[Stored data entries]
╔══

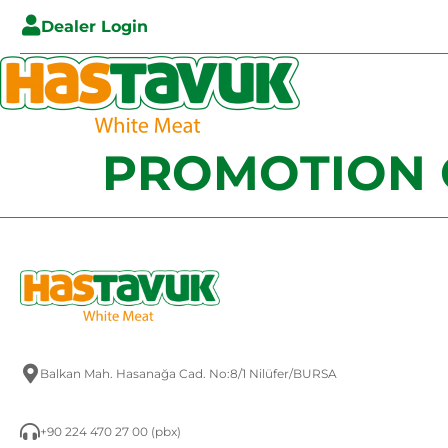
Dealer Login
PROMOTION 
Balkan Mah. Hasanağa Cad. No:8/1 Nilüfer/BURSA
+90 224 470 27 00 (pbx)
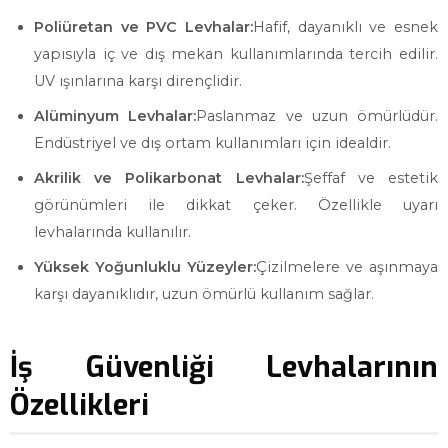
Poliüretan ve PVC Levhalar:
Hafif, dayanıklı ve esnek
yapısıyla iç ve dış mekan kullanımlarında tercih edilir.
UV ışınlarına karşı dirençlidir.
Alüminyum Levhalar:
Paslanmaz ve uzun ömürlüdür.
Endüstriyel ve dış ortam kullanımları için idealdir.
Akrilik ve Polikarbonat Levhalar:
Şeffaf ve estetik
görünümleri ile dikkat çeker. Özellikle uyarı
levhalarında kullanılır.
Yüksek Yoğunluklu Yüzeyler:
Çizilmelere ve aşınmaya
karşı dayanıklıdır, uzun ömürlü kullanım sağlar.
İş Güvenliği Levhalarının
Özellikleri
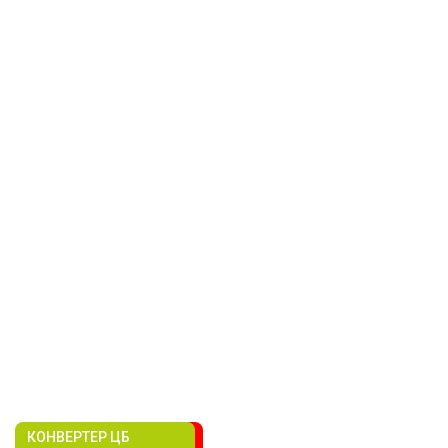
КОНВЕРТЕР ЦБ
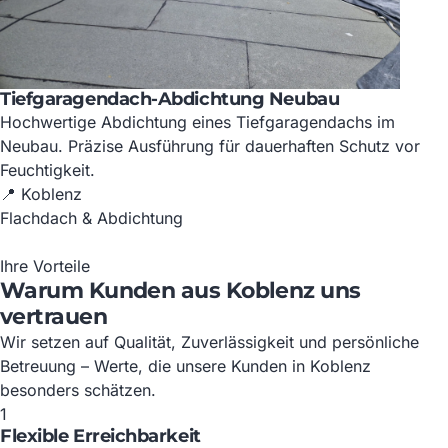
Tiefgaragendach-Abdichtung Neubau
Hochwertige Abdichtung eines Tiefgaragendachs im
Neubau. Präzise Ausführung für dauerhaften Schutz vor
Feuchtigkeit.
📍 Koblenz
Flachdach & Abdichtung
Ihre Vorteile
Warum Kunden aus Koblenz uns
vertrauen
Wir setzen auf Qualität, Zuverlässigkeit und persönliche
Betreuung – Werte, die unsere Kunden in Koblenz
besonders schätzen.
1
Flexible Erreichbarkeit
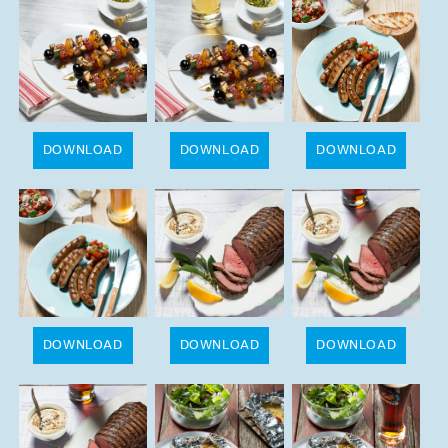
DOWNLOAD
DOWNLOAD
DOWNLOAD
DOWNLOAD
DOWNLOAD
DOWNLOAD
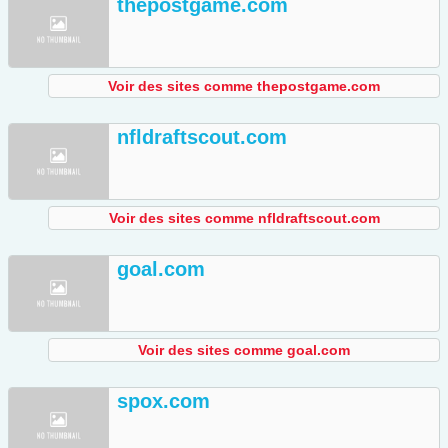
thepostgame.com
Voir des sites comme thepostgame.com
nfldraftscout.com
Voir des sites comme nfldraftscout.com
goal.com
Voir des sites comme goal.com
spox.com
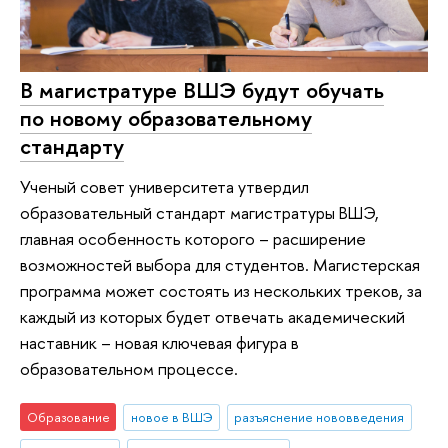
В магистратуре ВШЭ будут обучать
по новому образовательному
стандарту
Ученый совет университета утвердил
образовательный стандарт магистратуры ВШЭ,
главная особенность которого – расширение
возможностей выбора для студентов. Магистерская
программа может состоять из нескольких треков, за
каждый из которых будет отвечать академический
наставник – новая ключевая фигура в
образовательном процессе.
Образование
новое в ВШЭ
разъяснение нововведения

╚══

Work request: This exercise calls for the lines from the one holding "наставник – новая ключевая фигура в" through the end of the entries, transcribed exactly and with nothing more.

Task answer:
наставник – новая ключевая фигура в
образовательном процессе.
Образование
новое в ВШЭ
разъяснение нововведения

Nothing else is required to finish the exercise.